The film features a hero and a heroine. The heroine is a tough as nails 24 year-old Goth chick with a troubled past named Lisbeth Salander. At least, I’m assuming she had a troubled past; the movie doesn’t reveal too much back story. But she has tattoos, piercings, fucks women, and makes a habit of watching men burn alive in their cars, so I’m assuming her childhood was rather traumatic. She is a master hacker with a photographic memory; both are convenient traits for the protagonist of a murder mystery. However, Lisbeth is very ably played by Noomi Rapace, who fills the character with just enough intensity to counterbalance her insecurities and weaknesses. She plays against the older, passive pussy Mikael Blomkvist, who is an investigative journalist and a boring human being. He is less ably played by Michael Nyqvist. Mikael was recently convicted of libel, and has 6 months of freedom before he has to go to jail. What does this have to do with the main story? Absolutely nothing. But it does provide nice filler for the beginning and end of the movie, and provides a nice little cash ex machina for Lisbeth to become rich at the end using her hacking abilities. Then again, if all she had to do to get rich was hack wealthy peoples’ bank accounts, why not do it sooner? Treading into spoiler territory now…
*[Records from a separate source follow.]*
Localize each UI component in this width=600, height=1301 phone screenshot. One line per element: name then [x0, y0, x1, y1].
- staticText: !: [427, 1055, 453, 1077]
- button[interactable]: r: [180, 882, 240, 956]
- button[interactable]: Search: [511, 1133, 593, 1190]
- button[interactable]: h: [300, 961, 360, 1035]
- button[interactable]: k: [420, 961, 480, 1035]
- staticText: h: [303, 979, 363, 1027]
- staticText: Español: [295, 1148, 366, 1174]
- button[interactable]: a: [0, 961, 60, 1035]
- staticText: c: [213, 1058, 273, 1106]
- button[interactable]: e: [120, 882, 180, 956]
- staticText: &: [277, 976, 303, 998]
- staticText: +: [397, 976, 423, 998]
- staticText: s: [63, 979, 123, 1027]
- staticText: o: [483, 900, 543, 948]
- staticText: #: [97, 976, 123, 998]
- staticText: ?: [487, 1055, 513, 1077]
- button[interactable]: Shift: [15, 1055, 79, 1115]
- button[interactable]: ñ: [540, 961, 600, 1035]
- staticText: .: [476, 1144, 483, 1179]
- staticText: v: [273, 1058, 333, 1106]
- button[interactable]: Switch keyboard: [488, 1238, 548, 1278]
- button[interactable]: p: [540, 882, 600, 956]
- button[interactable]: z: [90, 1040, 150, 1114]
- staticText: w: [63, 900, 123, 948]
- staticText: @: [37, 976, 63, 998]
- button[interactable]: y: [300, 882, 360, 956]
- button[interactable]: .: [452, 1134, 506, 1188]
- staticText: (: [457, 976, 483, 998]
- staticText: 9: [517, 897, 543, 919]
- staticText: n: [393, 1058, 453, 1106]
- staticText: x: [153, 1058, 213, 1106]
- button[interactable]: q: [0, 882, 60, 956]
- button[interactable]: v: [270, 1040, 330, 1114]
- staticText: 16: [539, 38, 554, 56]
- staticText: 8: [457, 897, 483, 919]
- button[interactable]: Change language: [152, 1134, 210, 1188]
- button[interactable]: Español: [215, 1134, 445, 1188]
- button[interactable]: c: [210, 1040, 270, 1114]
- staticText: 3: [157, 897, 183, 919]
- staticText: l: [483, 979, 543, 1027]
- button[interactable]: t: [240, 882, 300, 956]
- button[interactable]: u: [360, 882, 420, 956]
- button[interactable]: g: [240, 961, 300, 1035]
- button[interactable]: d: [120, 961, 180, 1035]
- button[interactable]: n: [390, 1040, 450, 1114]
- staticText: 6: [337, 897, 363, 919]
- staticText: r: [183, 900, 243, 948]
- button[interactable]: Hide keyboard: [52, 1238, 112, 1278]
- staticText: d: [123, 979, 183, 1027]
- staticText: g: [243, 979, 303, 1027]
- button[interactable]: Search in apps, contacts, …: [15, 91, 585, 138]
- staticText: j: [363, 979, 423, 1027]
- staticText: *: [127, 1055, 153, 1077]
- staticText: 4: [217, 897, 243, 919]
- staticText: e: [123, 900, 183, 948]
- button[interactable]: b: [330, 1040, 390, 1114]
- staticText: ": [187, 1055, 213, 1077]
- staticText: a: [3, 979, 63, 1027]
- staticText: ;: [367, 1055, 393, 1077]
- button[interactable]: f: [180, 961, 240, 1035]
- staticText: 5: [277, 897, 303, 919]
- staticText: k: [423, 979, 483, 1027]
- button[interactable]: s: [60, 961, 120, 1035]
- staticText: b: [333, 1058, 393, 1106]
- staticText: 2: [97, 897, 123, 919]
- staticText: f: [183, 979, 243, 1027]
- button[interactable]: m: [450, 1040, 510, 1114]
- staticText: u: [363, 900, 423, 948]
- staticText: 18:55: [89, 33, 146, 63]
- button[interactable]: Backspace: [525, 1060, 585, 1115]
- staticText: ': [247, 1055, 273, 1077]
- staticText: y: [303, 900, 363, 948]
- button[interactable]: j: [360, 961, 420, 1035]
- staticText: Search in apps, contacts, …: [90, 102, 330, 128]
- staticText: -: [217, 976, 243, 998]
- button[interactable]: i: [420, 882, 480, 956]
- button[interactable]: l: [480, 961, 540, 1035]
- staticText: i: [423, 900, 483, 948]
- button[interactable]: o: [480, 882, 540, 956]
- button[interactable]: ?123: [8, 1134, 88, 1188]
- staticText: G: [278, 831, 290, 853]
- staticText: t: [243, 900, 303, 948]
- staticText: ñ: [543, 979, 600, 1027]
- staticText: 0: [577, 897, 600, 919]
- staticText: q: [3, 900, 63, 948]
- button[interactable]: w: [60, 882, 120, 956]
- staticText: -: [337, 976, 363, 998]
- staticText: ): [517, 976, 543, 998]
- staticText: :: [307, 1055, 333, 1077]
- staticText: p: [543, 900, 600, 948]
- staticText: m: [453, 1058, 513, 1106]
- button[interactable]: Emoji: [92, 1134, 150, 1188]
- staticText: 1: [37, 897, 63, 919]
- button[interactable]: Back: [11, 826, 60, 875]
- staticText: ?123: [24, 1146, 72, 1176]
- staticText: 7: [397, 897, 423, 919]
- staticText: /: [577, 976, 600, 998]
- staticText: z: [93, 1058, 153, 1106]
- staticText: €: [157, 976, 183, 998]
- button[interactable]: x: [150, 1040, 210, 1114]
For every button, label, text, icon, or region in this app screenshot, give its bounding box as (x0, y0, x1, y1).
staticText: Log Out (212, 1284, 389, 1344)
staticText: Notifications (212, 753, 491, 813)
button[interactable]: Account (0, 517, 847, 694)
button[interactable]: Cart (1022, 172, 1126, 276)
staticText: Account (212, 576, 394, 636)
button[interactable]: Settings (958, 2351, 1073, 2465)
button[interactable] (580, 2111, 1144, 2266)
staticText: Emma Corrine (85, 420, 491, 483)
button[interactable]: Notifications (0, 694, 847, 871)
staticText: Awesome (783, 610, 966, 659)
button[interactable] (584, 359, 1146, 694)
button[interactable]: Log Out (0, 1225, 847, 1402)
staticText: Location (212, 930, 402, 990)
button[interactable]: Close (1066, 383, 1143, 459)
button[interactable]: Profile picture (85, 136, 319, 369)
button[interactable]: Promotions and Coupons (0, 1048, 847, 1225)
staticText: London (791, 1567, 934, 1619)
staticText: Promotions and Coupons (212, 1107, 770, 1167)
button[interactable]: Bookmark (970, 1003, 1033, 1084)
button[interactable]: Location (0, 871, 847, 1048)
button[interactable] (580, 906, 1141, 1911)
Back to the main plot, the two sleuths are brought together by the disappearance and possible murder of Harriet Vanger 40 years ago. Why are they investigating something that happened 40 years ago? That’s a good question, and one the plot never resolves satisfactorily because, honestly, everything could have been resolved 40 years ago…Anyway, Harriet is part of the super wealthy Vanger family, who own a large, rich company, and all live on an island, accessible by one bridge, and who are all shifty, shady individuals that make convenient suspects for the crime. But the limited suspect list is a mystery convention older than sand in the Sahara, so it’s hard to blame the movie for that.
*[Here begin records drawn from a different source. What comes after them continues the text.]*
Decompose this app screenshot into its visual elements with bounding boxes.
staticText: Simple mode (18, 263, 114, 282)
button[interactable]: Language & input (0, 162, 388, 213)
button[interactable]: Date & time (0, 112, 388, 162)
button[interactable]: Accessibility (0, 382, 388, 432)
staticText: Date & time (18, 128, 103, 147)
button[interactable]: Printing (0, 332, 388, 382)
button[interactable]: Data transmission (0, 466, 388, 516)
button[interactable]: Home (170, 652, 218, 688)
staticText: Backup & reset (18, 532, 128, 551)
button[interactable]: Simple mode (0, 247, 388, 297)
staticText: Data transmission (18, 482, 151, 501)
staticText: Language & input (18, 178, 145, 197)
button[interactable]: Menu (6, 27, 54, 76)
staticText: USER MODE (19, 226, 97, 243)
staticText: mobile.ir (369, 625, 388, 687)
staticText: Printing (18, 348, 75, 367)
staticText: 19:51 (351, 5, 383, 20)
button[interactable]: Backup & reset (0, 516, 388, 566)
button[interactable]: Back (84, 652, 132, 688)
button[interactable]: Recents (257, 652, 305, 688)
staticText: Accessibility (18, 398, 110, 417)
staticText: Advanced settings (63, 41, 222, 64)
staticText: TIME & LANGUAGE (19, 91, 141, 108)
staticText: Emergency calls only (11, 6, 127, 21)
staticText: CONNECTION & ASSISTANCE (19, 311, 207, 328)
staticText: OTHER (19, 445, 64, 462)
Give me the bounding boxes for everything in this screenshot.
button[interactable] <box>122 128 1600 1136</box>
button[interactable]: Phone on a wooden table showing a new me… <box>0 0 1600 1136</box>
They work well together, and in the course of their investigation, done mostly through Mac OS X and looking at the same 2 pictures for 90 minutes, they uncover even more murders and possible ties to antisemitism and Nazis. A Nazi bad guy?! Someone call the originality police. They also have sex. I’m not sure why. I think the director felt obligated to exploit a love interest somewhere in the movie. Although there’s also a semi-developed love interest between Mikael and an older lady on the island during the first 30 minutes for some reason…I’m not totally convinced the makers of the movie knew what they were doing. Everything builds up to a pretty standard ending, with the killer revealing his exact reasons for doing all he’s done, though in all fairness he does give us a very frank answer with “It was the sex, mainly.” He also conveniently kept pictures and names of all his victims in the room he used to kill everyone. So much in the film is so convenient! Another weakness of the film is that after the killer is discovered and defeated, the movies doesn’t end. It goes on for like another half hour, and adds in the added spice of incest into all the rape we’ve been subjected to. Come on! Just end it!
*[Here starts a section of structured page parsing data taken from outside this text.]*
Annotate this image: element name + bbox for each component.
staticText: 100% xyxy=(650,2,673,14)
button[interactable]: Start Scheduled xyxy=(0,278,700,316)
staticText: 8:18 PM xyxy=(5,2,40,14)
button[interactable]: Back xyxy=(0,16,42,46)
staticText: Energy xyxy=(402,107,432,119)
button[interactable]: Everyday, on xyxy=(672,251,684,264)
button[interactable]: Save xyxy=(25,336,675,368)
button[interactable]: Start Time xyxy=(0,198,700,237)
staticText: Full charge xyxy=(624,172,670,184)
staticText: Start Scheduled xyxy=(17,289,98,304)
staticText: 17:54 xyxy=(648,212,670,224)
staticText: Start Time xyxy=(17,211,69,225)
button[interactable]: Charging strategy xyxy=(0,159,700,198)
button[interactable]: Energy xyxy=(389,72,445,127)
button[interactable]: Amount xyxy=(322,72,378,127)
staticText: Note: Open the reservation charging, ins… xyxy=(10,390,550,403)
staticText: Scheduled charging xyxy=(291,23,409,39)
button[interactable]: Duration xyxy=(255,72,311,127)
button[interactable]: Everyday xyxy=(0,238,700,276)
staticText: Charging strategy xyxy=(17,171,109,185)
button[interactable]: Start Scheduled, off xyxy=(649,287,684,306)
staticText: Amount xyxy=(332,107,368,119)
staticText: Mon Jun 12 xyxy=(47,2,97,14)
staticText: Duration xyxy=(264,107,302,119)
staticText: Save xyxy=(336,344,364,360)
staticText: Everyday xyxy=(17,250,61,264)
The chilly Swedish setting fits the thriller atmosphere well though, much better than the plot, unfortunately. However, the forbidding island and its frosty inhabitants feel underused, and there’s never a sense of suspense or urgency, even in scenes involving guns and chases and danger.

The movie also features several very graphic scenes of bondage and rape. They serve to highlight the film’s very feminist orientation, but unfortunately straddle the line a little too close to exploitation for my tastes. Did I mention the film’s feminist leanings? Seriously, having a penis should be a crime in Sweden.  If you’re a woman living in Sweden, get the hell out. Something bad will happen to you, or already has.

In case you haven’t noticed, I did not like The Girl With the Dragon Tattoo very much, and do not recommend it. I’ll admit, I haven’t read the book, so it could conceivably be worthwhile, but the film adaptation certainly isn’t.